▸ **What to produce**:
Give all of the records again precisely, excluding whatever pictures they contain.

======== Data in this exercise ========

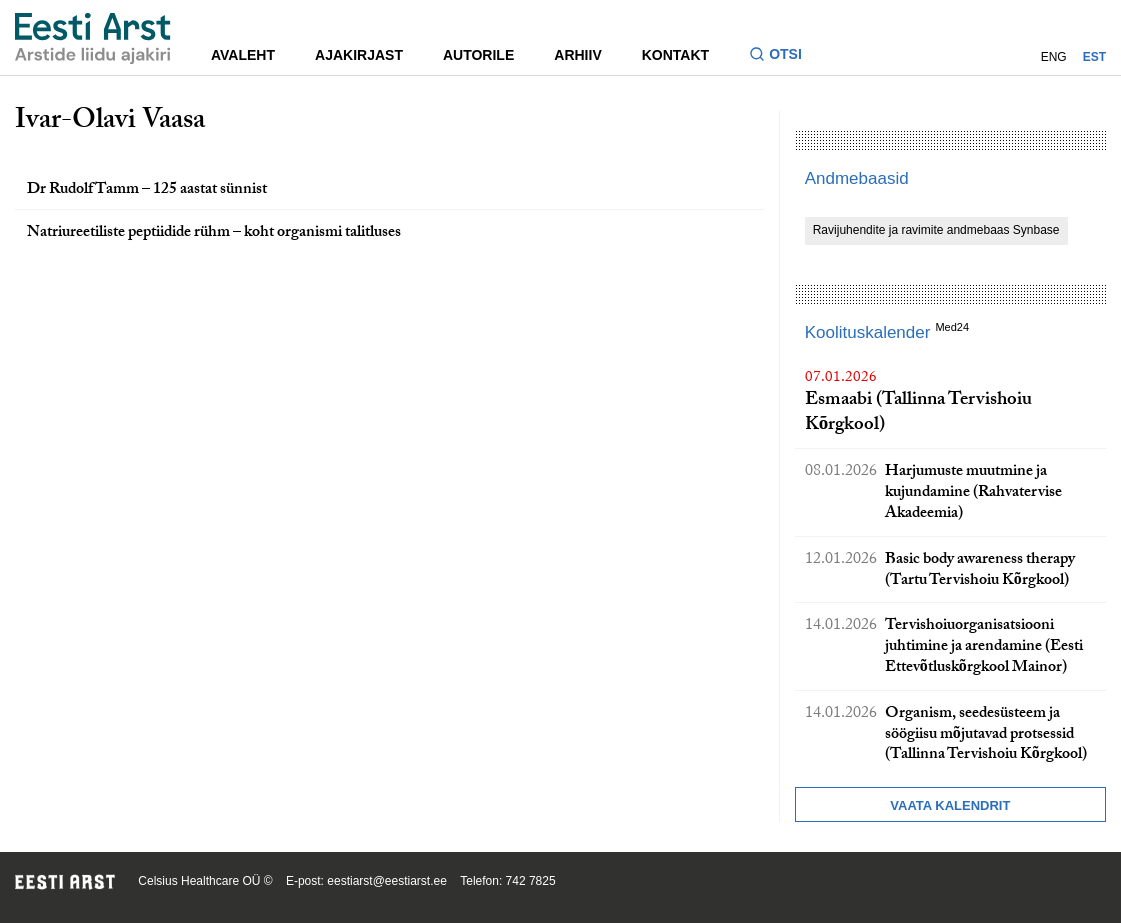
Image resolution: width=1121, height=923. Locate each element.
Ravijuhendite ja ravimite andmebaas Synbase (936, 230)
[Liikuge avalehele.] (93, 38)
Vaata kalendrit (950, 805)
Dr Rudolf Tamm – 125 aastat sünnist (147, 190)
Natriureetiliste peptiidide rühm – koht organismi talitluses (214, 233)
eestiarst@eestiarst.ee (387, 881)
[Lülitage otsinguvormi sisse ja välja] (783, 56)
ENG (1054, 57)
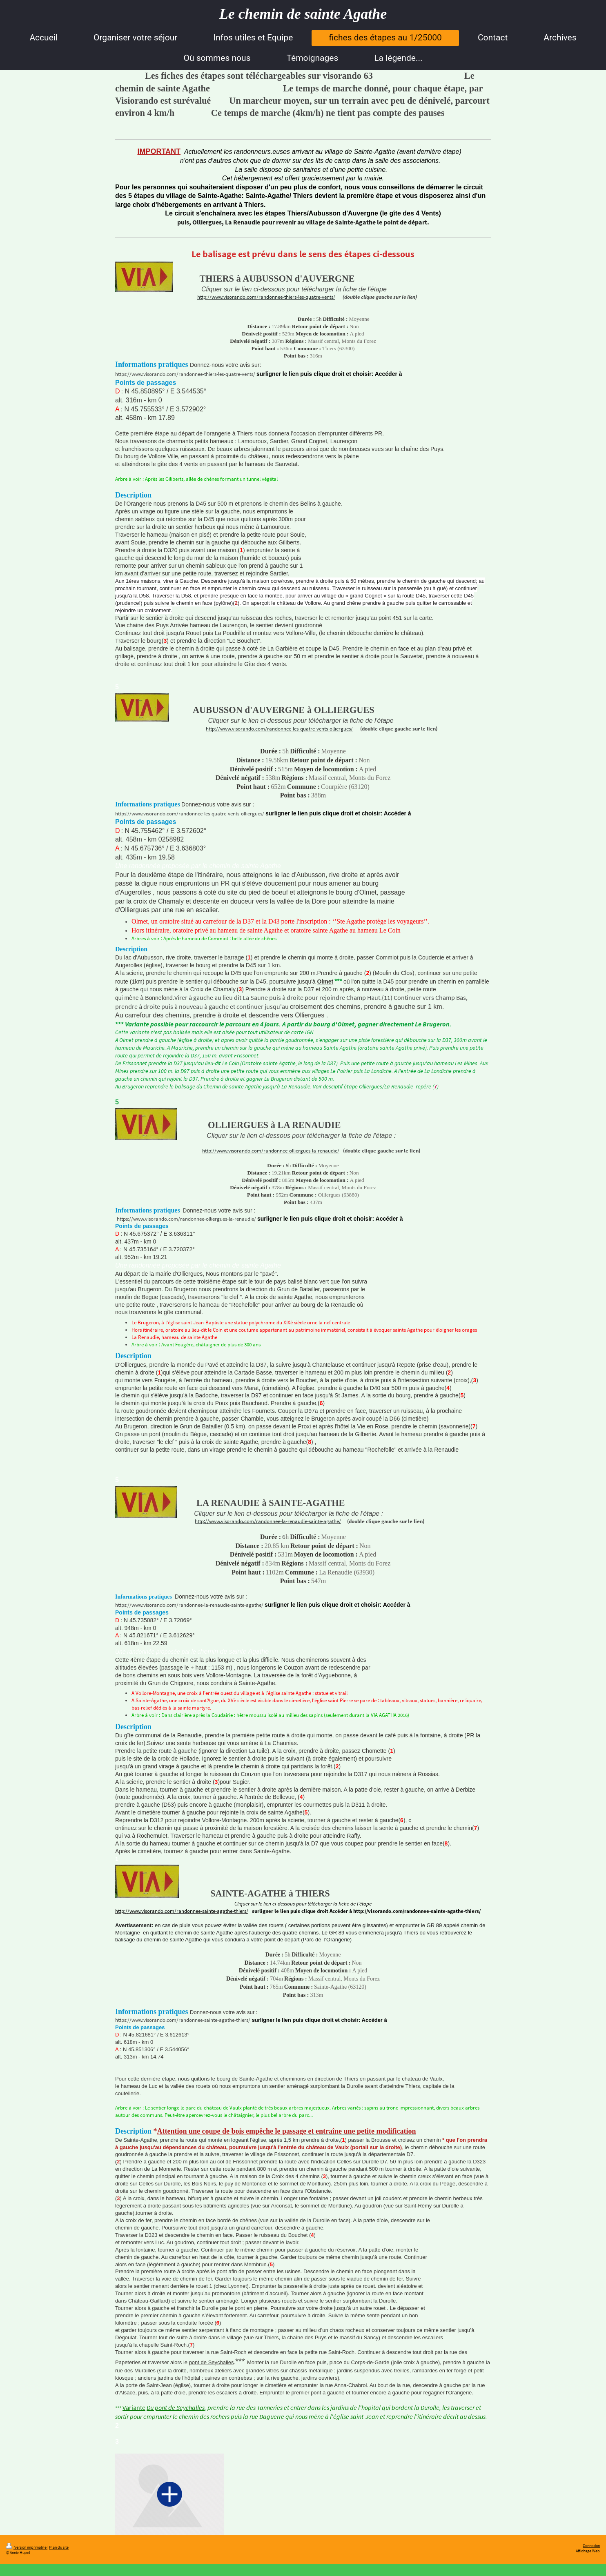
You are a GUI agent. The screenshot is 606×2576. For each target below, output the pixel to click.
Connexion (591, 2545)
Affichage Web (588, 2551)
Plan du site (59, 2547)
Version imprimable (26, 2547)
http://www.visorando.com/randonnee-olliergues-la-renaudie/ (270, 1150)
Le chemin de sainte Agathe (303, 14)
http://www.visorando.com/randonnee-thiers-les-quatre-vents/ (266, 296)
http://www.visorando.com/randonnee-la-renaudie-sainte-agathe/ (268, 1521)
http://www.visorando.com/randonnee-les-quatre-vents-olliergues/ (279, 728)
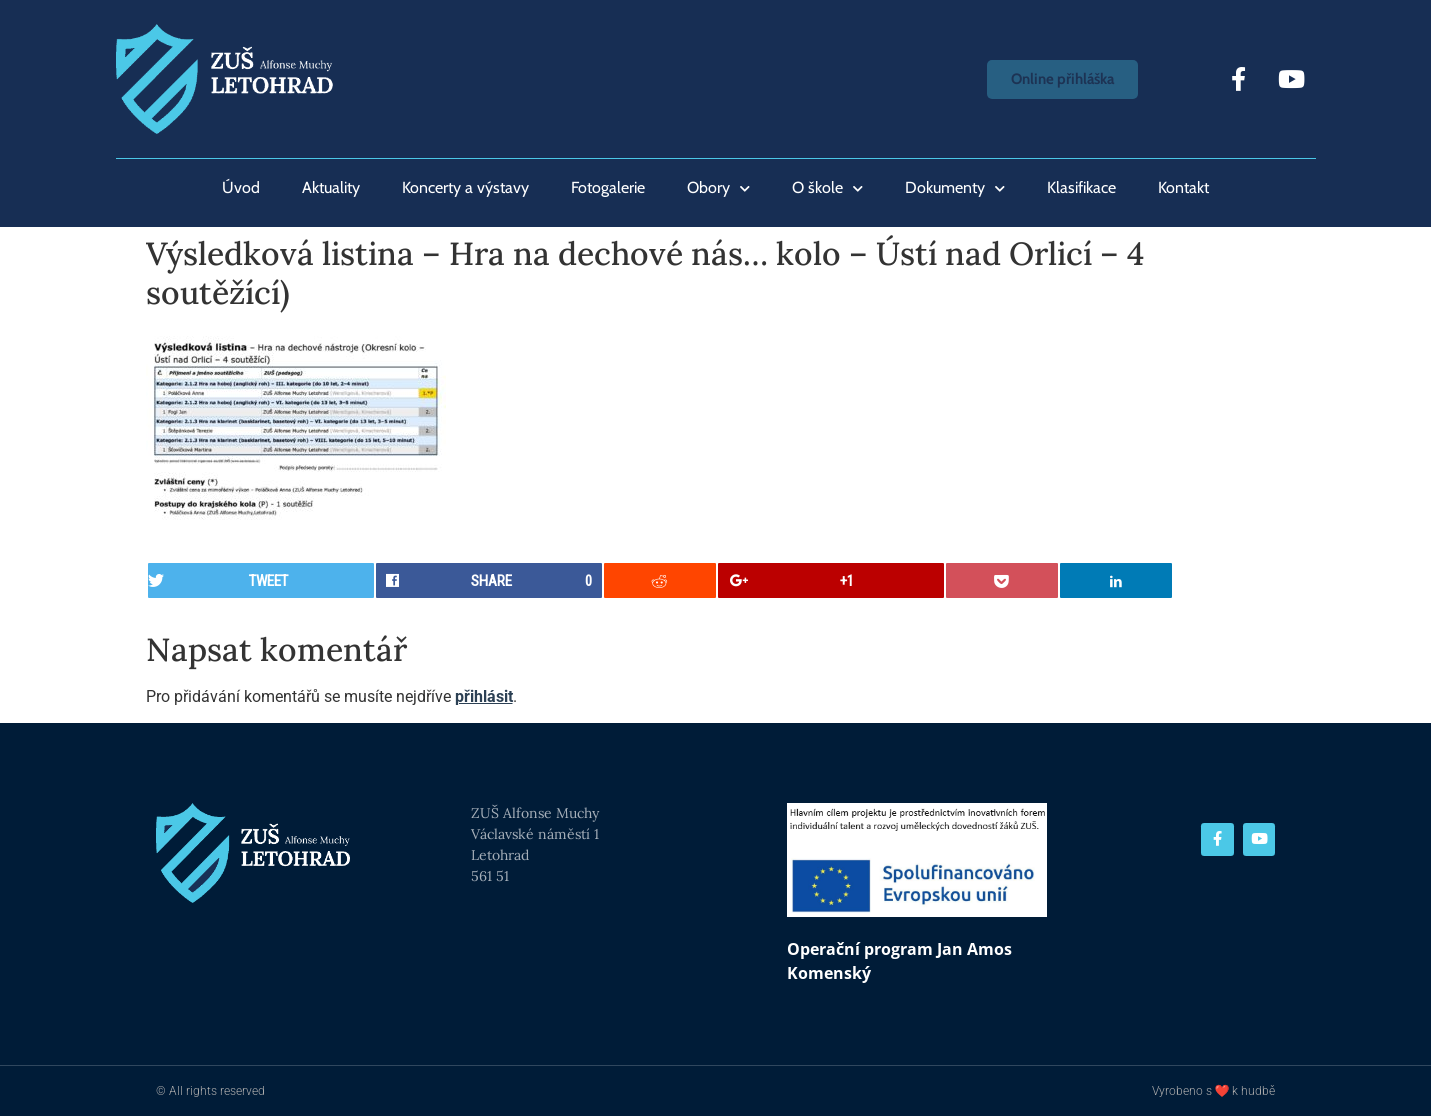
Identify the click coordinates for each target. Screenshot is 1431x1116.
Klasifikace (1081, 187)
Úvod (241, 187)
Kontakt (1183, 187)
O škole (827, 188)
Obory (718, 188)
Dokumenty (955, 188)
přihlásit (484, 696)
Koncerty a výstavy (465, 187)
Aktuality (331, 187)
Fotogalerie (608, 187)
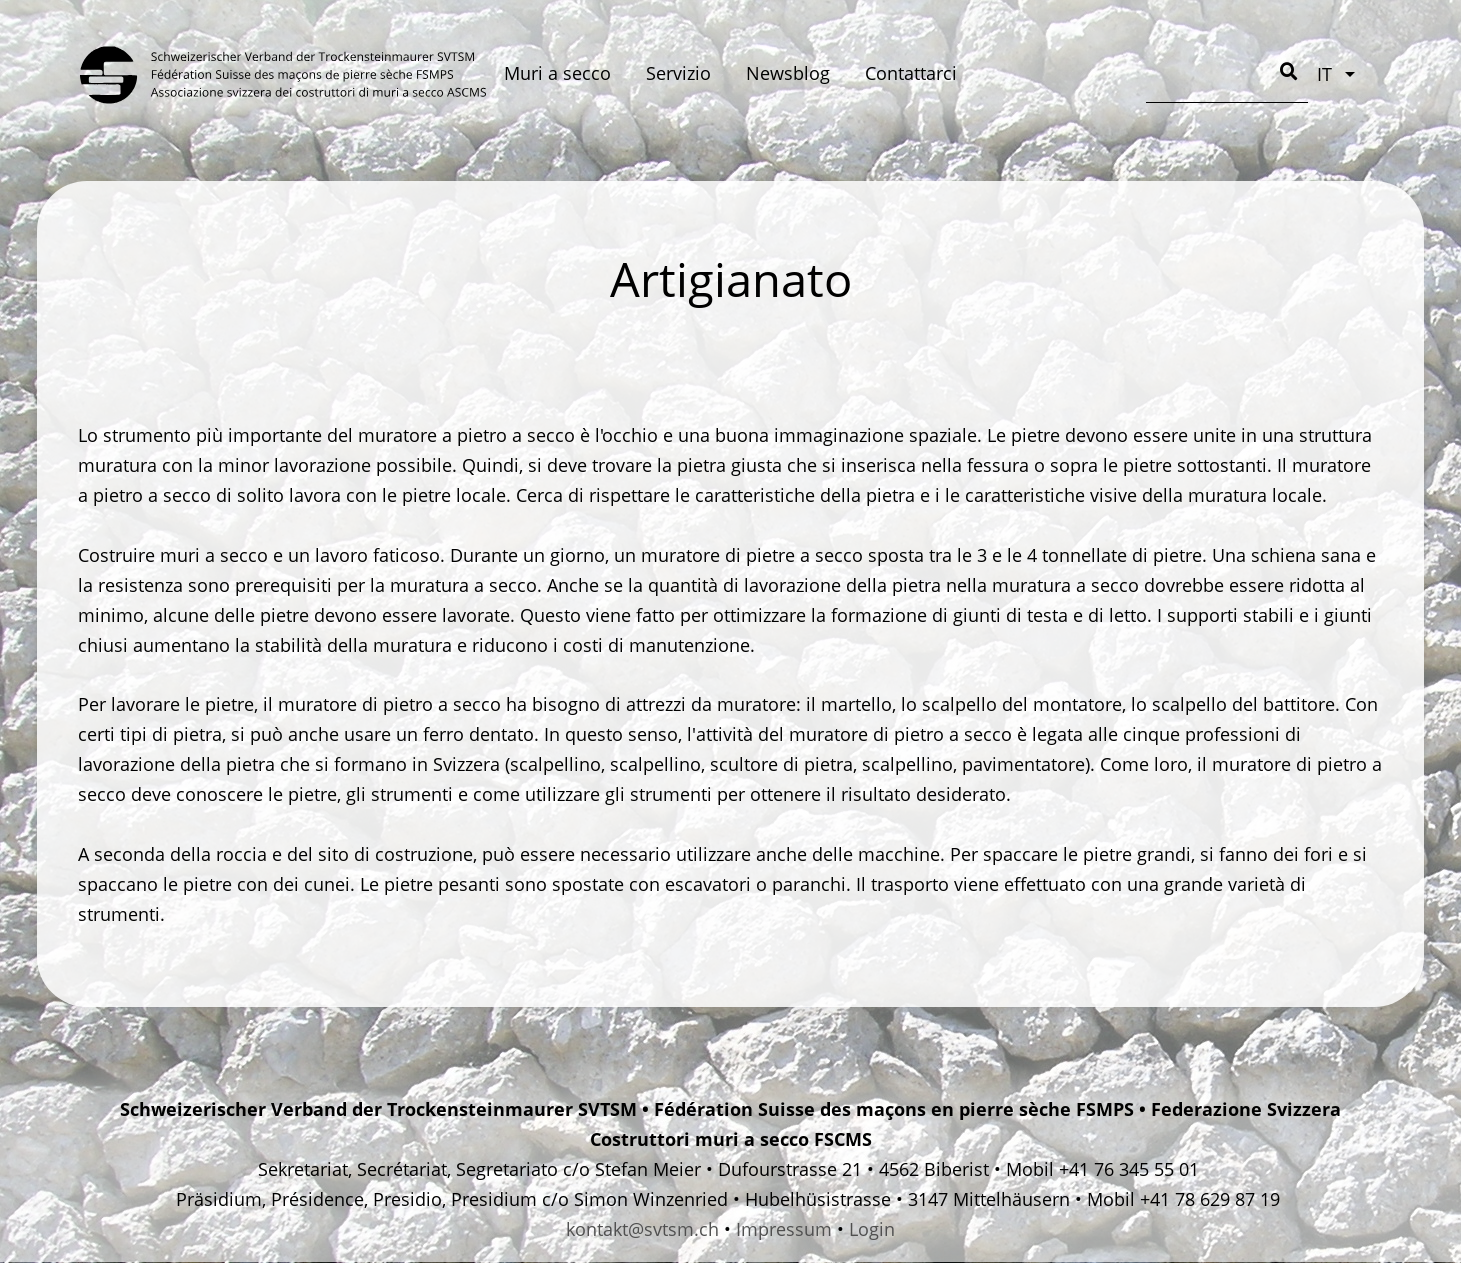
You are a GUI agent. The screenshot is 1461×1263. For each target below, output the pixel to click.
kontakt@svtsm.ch (642, 1229)
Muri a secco (557, 73)
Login (872, 1229)
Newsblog (788, 73)
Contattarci (911, 73)
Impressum (784, 1229)
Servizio (678, 73)
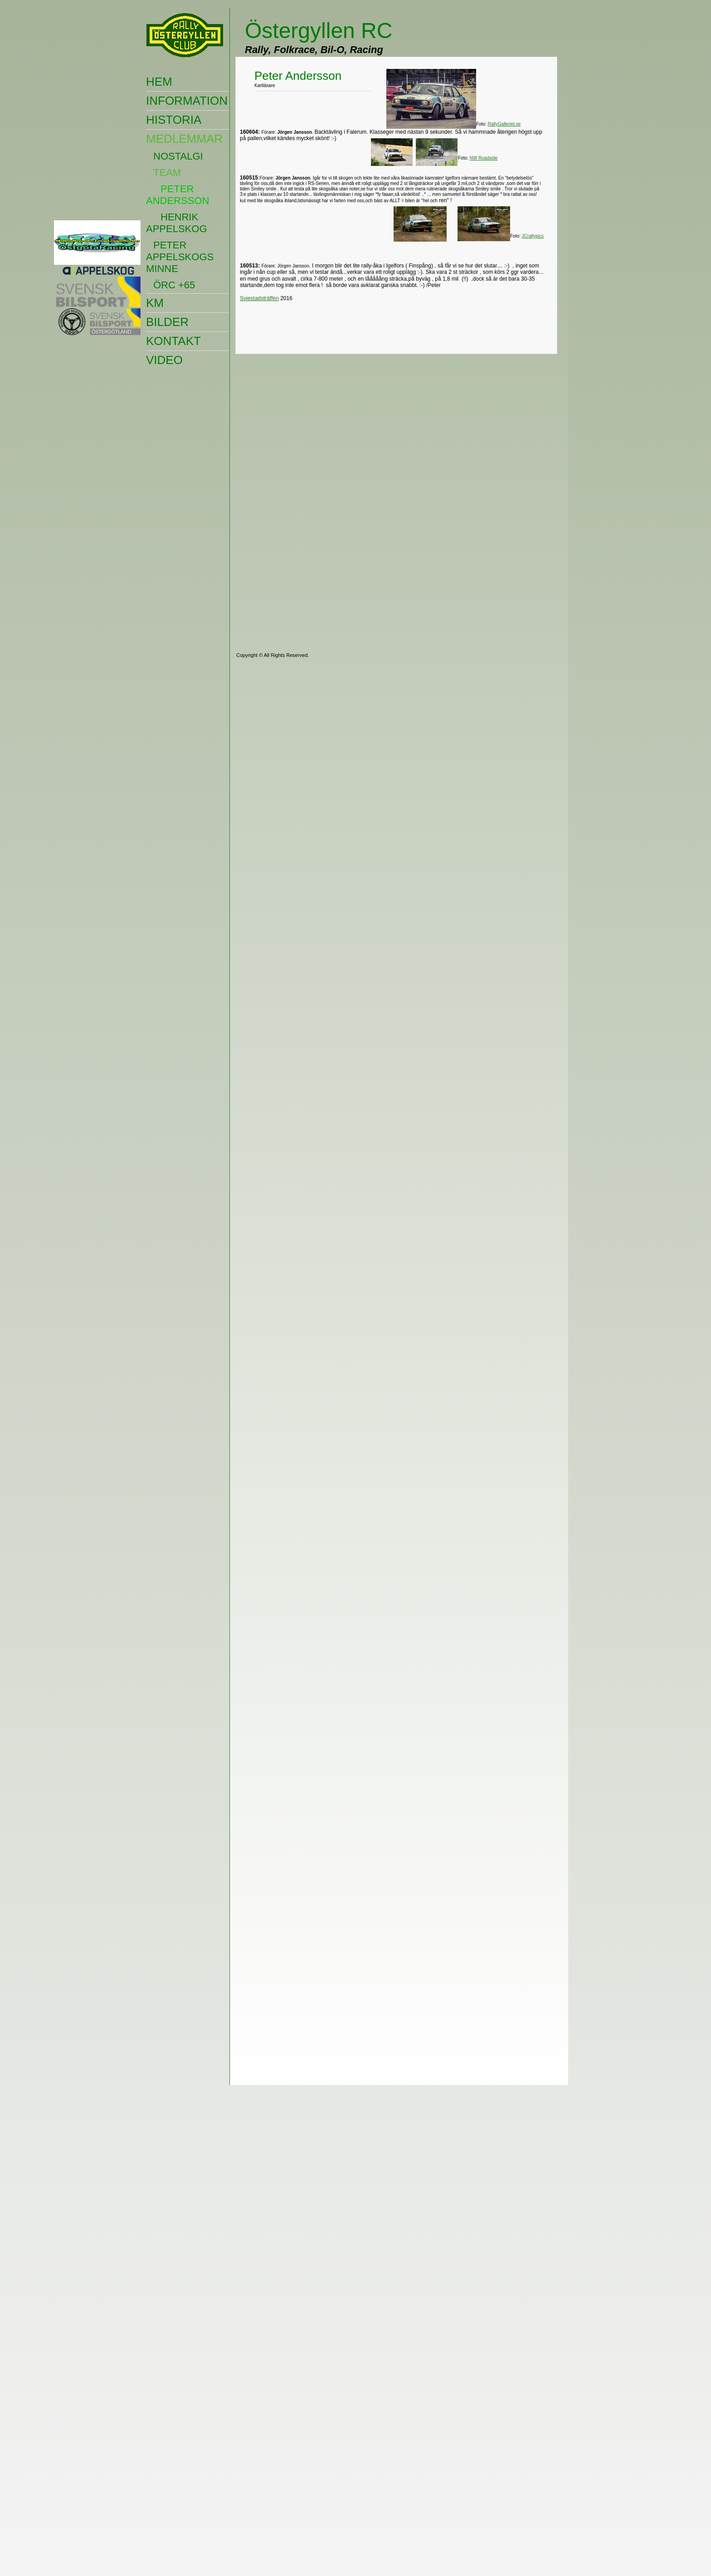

========

▸ **Task answer**:
Image resolution: width=1121, height=923. Locate each element.
Ravijuhendite ja ravimite andmebaas Synbase (936, 230)
[Liikuge avalehele.] (93, 38)
Vaata kalendrit (950, 805)
Dr Rudolf Tamm – 125 aastat sünnist (147, 190)
Natriureetiliste peptiidide rühm – koht organismi talitluses (214, 233)
eestiarst@eestiarst.ee (387, 881)
[Lülitage otsinguvormi sisse ja välja] (783, 56)
ENG (1054, 57)
You are a GUI agent. The screenshot is 606×2576. For each target below, output the pixel to click.
Connexion (591, 2545)
Affichage Web (588, 2551)
Plan du site (59, 2547)
Version imprimable (26, 2547)
http://www.visorando.com/randonnee-olliergues-la-renaudie/ (270, 1150)
Le chemin de sainte Agathe (303, 14)
http://www.visorando.com/randonnee-thiers-les-quatre-vents/ (266, 296)
http://www.visorando.com/randonnee-la-renaudie-sainte-agathe/ (268, 1521)
http://www.visorando.com/randonnee-les-quatre-vents-olliergues/ (279, 728)
Identify the click coordinates for each target. Screenshot is 1431x1116.
Klasifikace (1081, 187)
Úvod (241, 187)
Kontakt (1183, 187)
O škole (827, 188)
Obory (718, 188)
Dokumenty (955, 188)
přihlásit (484, 696)
Koncerty a výstavy (465, 187)
Aktuality (331, 187)
Fotogalerie (608, 187)
You are a GUI agent. The screenshot is 1461×1263. For each target below, output the pixel to click.
kontakt@svtsm.ch (642, 1229)
Muri a secco (557, 73)
Login (872, 1229)
Newsblog (788, 73)
Contattarci (911, 73)
Impressum (784, 1229)
Servizio (678, 73)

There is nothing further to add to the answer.